◆ **Given records**:
------------------------------------------------

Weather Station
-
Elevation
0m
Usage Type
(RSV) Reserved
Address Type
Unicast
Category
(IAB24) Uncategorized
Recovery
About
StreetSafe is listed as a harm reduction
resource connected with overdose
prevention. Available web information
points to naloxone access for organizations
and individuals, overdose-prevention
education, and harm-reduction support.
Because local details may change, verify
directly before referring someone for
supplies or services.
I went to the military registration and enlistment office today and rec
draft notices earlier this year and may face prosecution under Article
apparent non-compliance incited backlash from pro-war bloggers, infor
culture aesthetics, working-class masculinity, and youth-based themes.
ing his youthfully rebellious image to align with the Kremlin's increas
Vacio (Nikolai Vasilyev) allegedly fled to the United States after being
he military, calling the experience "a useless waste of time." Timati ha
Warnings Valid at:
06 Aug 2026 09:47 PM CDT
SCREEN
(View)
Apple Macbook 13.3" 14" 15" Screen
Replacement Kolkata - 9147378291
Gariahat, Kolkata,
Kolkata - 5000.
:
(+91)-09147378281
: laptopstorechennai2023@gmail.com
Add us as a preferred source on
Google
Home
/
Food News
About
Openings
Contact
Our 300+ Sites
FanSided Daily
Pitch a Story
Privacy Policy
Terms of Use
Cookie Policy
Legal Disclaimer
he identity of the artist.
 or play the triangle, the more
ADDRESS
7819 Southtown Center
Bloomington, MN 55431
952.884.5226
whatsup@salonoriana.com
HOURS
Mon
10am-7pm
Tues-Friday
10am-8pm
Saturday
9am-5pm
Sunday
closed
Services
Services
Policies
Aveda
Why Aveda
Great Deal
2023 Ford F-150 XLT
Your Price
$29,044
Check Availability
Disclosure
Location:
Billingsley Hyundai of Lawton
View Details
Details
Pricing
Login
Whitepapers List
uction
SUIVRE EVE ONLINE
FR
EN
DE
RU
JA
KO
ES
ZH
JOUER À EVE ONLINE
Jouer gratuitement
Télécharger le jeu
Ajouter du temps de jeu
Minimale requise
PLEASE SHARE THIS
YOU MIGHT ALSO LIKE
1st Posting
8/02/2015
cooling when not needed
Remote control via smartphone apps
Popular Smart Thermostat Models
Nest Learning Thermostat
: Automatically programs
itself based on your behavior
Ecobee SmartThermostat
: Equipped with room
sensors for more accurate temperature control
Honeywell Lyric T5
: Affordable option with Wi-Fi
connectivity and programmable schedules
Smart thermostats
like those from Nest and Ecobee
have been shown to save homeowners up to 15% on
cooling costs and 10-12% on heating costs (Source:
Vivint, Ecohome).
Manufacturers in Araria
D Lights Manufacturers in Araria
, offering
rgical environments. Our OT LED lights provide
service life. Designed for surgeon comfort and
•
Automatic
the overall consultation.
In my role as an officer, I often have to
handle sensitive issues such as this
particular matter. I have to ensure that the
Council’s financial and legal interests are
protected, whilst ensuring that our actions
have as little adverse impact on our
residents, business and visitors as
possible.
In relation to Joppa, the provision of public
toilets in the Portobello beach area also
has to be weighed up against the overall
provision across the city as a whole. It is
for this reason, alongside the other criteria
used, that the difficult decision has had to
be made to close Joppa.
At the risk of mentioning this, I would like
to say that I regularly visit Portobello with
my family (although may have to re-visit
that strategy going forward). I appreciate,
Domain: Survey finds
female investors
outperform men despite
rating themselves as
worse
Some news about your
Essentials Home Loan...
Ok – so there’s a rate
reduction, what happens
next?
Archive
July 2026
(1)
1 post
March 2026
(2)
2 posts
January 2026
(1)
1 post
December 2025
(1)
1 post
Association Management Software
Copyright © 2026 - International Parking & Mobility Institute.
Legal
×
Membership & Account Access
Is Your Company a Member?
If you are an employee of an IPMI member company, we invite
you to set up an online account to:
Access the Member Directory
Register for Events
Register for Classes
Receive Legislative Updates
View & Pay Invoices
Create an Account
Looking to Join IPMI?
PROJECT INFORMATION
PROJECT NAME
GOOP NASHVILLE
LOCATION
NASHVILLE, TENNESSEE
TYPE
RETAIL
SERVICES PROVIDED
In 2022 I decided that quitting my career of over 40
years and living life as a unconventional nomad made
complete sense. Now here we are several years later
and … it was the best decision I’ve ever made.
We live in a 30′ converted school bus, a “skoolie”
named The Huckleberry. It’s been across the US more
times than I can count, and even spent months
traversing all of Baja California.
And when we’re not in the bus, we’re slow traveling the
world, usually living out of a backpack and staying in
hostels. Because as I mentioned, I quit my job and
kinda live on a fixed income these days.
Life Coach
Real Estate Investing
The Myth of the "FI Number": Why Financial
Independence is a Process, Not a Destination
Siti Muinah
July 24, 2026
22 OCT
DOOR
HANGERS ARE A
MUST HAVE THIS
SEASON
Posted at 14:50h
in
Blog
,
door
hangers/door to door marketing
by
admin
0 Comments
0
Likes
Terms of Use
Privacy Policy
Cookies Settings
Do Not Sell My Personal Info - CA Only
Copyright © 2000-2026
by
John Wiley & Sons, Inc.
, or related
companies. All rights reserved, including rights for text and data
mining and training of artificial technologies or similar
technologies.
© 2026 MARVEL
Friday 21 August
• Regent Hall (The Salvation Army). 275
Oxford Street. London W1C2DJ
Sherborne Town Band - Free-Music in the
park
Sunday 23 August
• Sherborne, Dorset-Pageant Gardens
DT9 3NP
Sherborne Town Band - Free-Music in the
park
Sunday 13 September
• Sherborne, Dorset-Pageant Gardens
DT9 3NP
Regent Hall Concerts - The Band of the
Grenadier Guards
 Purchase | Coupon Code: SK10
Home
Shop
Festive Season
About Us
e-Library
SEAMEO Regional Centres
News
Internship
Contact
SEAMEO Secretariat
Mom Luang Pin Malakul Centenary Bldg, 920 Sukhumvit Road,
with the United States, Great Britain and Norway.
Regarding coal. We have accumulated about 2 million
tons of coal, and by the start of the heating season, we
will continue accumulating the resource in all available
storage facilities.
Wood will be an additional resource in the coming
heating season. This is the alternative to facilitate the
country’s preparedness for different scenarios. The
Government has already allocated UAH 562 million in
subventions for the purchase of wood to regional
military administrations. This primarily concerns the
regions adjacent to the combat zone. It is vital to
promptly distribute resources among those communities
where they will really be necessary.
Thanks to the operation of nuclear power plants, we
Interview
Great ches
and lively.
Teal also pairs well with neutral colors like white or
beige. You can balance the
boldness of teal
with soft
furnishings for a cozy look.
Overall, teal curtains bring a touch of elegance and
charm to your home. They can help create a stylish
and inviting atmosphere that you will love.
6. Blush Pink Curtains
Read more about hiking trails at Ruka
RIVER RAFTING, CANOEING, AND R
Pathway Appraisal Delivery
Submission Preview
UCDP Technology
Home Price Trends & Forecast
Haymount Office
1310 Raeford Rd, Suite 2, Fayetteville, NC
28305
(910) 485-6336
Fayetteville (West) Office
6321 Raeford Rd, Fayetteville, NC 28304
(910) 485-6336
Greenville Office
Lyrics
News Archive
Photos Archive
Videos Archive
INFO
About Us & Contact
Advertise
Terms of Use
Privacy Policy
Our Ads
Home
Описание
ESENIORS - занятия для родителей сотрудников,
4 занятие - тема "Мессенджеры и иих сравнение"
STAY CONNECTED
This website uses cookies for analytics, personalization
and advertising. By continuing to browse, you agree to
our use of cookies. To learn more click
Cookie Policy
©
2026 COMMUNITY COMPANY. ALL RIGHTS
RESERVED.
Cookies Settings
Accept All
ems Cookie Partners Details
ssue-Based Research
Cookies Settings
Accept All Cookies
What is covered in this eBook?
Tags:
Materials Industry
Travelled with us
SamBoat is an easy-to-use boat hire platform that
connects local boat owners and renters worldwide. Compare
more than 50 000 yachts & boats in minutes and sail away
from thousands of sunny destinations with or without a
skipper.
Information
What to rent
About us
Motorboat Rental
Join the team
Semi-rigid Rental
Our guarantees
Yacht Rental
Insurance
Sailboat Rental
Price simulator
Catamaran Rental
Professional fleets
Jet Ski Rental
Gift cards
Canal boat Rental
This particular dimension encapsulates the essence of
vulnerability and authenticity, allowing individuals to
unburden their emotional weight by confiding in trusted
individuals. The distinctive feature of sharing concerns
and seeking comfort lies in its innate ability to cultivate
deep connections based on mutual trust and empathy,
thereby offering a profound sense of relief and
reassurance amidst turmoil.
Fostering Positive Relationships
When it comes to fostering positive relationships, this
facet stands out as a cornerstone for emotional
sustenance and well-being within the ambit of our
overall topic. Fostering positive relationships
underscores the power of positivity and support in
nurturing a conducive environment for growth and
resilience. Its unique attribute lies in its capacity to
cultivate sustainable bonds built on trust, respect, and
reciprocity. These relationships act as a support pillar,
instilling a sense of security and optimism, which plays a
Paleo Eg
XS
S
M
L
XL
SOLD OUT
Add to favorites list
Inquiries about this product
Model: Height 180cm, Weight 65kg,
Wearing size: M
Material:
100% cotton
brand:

------------------------------------------------

◆ **Exercise details**:
In the records above, the line with "Replacement Kolkata - 9147378291" marks the start and the line with "for this reason, alongside the other criteria" marks the end; copy that stretch exactly, both lines included, and nothing else.

◆ **Answer below**:
Replacement Kolkata - 9147378291
Gariahat, Kolkata,
Kolkata - 5000.
:
(+91)-09147378281
: laptopstorechennai2023@gmail.com
Add us as a preferred source on
Google
Home
/
Food News
About
Openings
Contact
Our 300+ Sites
FanSided Daily
Pitch a Story
Privacy Policy
Terms of Use
Cookie Policy
Legal Disclaimer
he identity of the artist.
 or play the triangle, the more
ADDRESS
7819 Southtown Center
Bloomington, MN 55431
952.884.5226
whatsup@salonoriana.com
HOURS
Mon
10am-7pm
Tues-Friday
10am-8pm
Saturday
9am-5pm
Sunday
closed
Services
Services
Policies
Aveda
Why Aveda
Great Deal
2023 Ford F-150 XLT
Your Price
$29,044
Check Availability
Disclosure
Location:
Billingsley Hyundai of Lawton
View Details
Details
Pricing
Login
Whitepapers List
uction
SUIVRE EVE ONLINE
FR
EN
DE
RU
JA
KO
ES
ZH
JOUER À EVE ONLINE
Jouer gratuitement
Télécharger le jeu
Ajouter du temps de jeu
Minimale requise
PLEASE SHARE THIS
YOU MIGHT ALSO LIKE
1st Posting
8/02/2015
cooling when not needed
Remote control via smartphone apps
Popular Smart Thermostat Models
Nest Learning Thermostat
: Automatically programs
itself based on your behavior
Ecobee SmartThermostat
: Equipped with room
sensors for more accurate temperature control
Honeywell Lyric T5
: Affordable option with Wi-Fi
connectivity and programmable schedules
Smart thermostats
like those from Nest and Ecobee
have been shown to save homeowners up to 15% on
cooling costs and 10-12% on heating costs (Source:
Vivint, Ecohome).
Manufacturers in Araria
D Lights Manufacturers in Araria
, offering
rgical environments. Our OT LED lights provide
service life. Designed for surgeon comfort and
•
Automatic
the overall consultation.
In my role as an officer, I often have to
handle sensitive issues such as this
particular matter. I have to ensure that the
Council’s financial and legal interests are
protected, whilst ensuring that our actions
have as little adverse impact on our
residents, business and visitors as
possible.
In relation to Joppa, the provision of public
toilets in the Portobello beach area also
has to be weighed up against the overall
provision across the city as a whole. It is
for this reason, alongside the other criteria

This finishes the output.